*** Block opens ***

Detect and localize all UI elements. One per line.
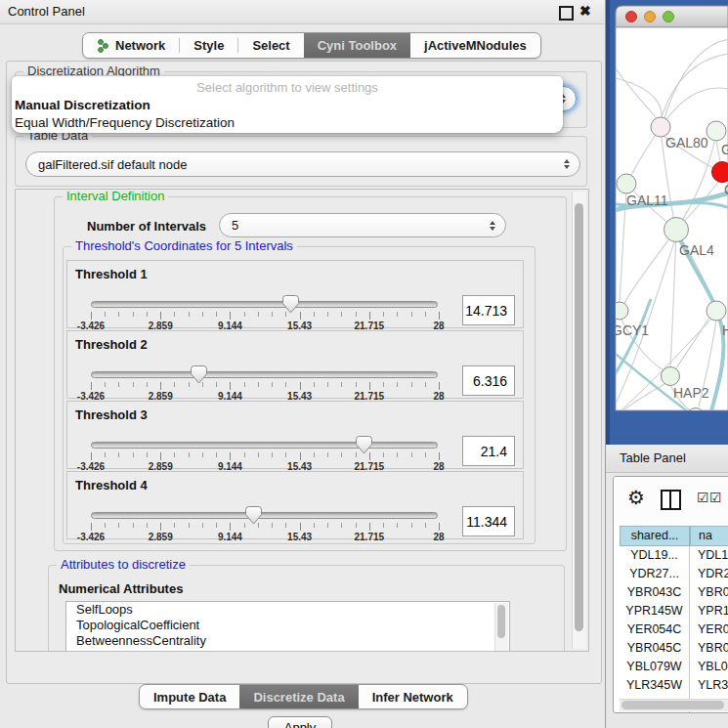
close-icon[interactable]: ✖ [579, 3, 591, 19]
panel-scrollbar[interactable] [572, 192, 586, 649]
tab-style[interactable]: Style [180, 33, 237, 58]
node-gal4[interactable] [664, 218, 689, 242]
mac-close-icon[interactable] [626, 12, 637, 22]
numerical-attributes-list[interactable]: SelfLoops TopologicalCoefficient Between… [65, 601, 510, 652]
column-header-name[interactable]: na [690, 526, 728, 546]
slider-ticks [91, 452, 439, 460]
tab-impute-data[interactable]: Impute Data [140, 685, 239, 708]
threshold-1-slider[interactable] [91, 301, 438, 308]
tab-cyni-toolbox[interactable]: Cyni Toolbox [304, 33, 410, 58]
list-scrollbar[interactable] [494, 603, 508, 651]
tab-jactivemodules[interactable]: jActiveMNodules [410, 33, 540, 58]
table-data-value: galFiltered.sif default node [38, 157, 187, 172]
mac-minimize-icon[interactable] [645, 12, 656, 22]
node-gal80[interactable] [651, 117, 670, 137]
table-horizontal-scrollbar[interactable] [620, 699, 728, 711]
table-row[interactable]: YBL079WYBL0 [620, 658, 728, 676]
threshold-1-box: Threshold 1 -3.4262.8599.14415.4321.7152… [66, 260, 524, 328]
float-window-icon[interactable] [559, 6, 574, 21]
scrollbar-thumb[interactable] [497, 605, 505, 638]
attributes-label: Attributes to discretize [57, 557, 190, 572]
screen: Control Panel ✖ Network Style Select Cyn… [0, 0, 728, 728]
checkbox-icon[interactable]: ☑ [709, 490, 722, 505]
mac-zoom-icon[interactable] [664, 12, 674, 22]
combo-stepper-icon [490, 221, 495, 231]
number-of-intervals-label: Number of Intervals [87, 219, 206, 234]
threshold-2-label: Threshold 2 [75, 337, 148, 352]
network-window[interactable]: GAL80 GA C GAL11 GAL4 GCY1 H HAP2 [606, 0, 728, 445]
dropdown-hint: Select algorithm to view settings [12, 76, 563, 97]
columns-icon[interactable] [661, 490, 681, 510]
thresholds-label: Threshold's Coordinates for 5 Intervals [71, 238, 297, 253]
node-ga[interactable] [707, 121, 726, 141]
apply-button[interactable]: Apply [268, 716, 332, 728]
node-selected-red[interactable] [712, 162, 728, 183]
threshold-2-box: Threshold 2 -3.4262.8599.14415.4321.7152… [66, 330, 524, 399]
threshold-4-slider[interactable] [91, 512, 438, 519]
tab-discretize-data[interactable]: Discretize Data [239, 685, 358, 708]
panel-title: Control Panel [8, 4, 85, 19]
number-of-intervals-value: 5 [232, 218, 238, 233]
tab-infer-network[interactable]: Infer Network [359, 685, 467, 708]
table-row[interactable]: YDL19...YDL1 [620, 546, 728, 565]
gear-icon[interactable]: ⚙ [627, 485, 645, 510]
node-table: ⚙ ☑ ☑ shared... na YDL19...YDL1 YDR27...… [613, 476, 728, 713]
scrollbar-thumb[interactable] [621, 701, 724, 709]
node-h[interactable] [707, 301, 726, 321]
tab-select[interactable]: Select [238, 33, 303, 58]
node-label-gcy1: GCY1 [612, 322, 649, 338]
column-header-shared-name[interactable]: shared... [620, 526, 690, 546]
threshold-1-value-field[interactable] [462, 295, 515, 325]
threshold-3-slider[interactable] [91, 442, 438, 449]
threshold-3-box: Threshold 3 -3.4262.8599.14415.4321.7152… [66, 401, 524, 469]
list-item[interactable]: BetweennessCentrality [66, 633, 509, 649]
node-gal11[interactable] [617, 174, 636, 193]
threshold-4-value-field[interactable] [462, 506, 515, 536]
table-row[interactable]: YBR045CYBR0 [620, 639, 728, 658]
slider-ticks [91, 382, 439, 390]
table-row[interactable]: YLR345WYLR3 [620, 676, 728, 695]
list-item[interactable]: TopologicalCoefficient [66, 618, 509, 633]
scrollbar-thumb[interactable] [575, 203, 583, 631]
dropdown-option-equal-width[interactable]: Equal Width/Frequency Discretization [12, 114, 563, 132]
table-data-combobox[interactable]: galFiltered.sif default node [25, 151, 580, 177]
tab-network[interactable]: Network [83, 33, 179, 58]
control-panel-tabbar: Network Style Select Cyni Toolbox jActiv… [82, 32, 541, 59]
slider-ticks [91, 312, 439, 320]
threshold-2-slider[interactable] [91, 371, 438, 378]
table-grid: shared... na YDL19...YDL1 YDR27...YDR2 Y… [620, 526, 728, 713]
table-toolbar: ⚙ ☑ ☑ [614, 477, 728, 526]
node-hap2[interactable] [662, 367, 680, 386]
threshold-3-value-field[interactable] [462, 436, 515, 466]
slider-tick-labels: -3.4262.8599.14415.4321.71528 [91, 532, 439, 542]
table-row[interactable]: YPR145WYPR1 [620, 602, 728, 621]
dropdown-option-manual[interactable]: Manual Discretization [12, 97, 563, 114]
list-item[interactable]: SelfLoops [66, 602, 509, 618]
interval-definition-fieldset: Interval Definition Number of Intervals … [54, 196, 567, 551]
cyni-toolbox-panel: Discretization Algorithm Table Data galF… [6, 61, 602, 684]
threshold-2-value-field[interactable] [462, 365, 515, 396]
tab-network-label: Network [115, 38, 165, 53]
threshold-1-label: Threshold 1 [75, 267, 148, 281]
thresholds-fieldset: Threshold's Coordinates for 5 Intervals … [63, 246, 535, 544]
node-label-gal11: GAL11 [626, 193, 668, 208]
settings-scrollpane: Interval Definition Number of Intervals … [15, 189, 589, 652]
table-row[interactable]: YER054CYER0 [620, 621, 728, 639]
algorithm-dropdown-popup: Select algorithm to view settings Manual… [12, 76, 563, 133]
number-of-intervals-combobox[interactable]: 5 [219, 213, 506, 237]
combo-stepper-icon [564, 159, 570, 169]
node-label-gal4: GAL4 [679, 242, 714, 258]
threshold-4-label: Threshold 4 [75, 478, 148, 492]
table-row[interactable]: YDR27...YDR2 [620, 565, 728, 583]
node-label-c: C [724, 182, 728, 197]
node-label-ga: GA [721, 142, 728, 157]
checkbox-icon[interactable]: ☑ [697, 490, 709, 505]
network-icon [97, 39, 109, 53]
control-panel-titlebar: Control Panel ✖ [0, 0, 606, 24]
cyni-mode-tabbar: Impute Data Discretize Data Infer Networ… [139, 684, 468, 709]
node-label-h: H [722, 322, 728, 338]
numerical-attributes-heading: Numerical Attributes [59, 581, 183, 596]
node-label-gal80: GAL80 [665, 135, 708, 150]
attributes-fieldset: Attributes to discretize Numerical Attri… [48, 565, 565, 652]
table-row[interactable]: YBR043CYBR0 [620, 583, 728, 602]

*** Block closes ***

Go through the entries above and report each line with the string "list" in it.

numerical-attributes-list[interactable]: SelfLoops TopologicalCoefficient Between… [65, 601, 510, 652]
list-scrollbar[interactable] [494, 603, 508, 651]
list-item[interactable]: BetweennessCentrality [66, 633, 509, 649]
list-item[interactable]: TopologicalCoefficient [66, 618, 509, 633]
list-item[interactable]: SelfLoops [66, 602, 509, 618]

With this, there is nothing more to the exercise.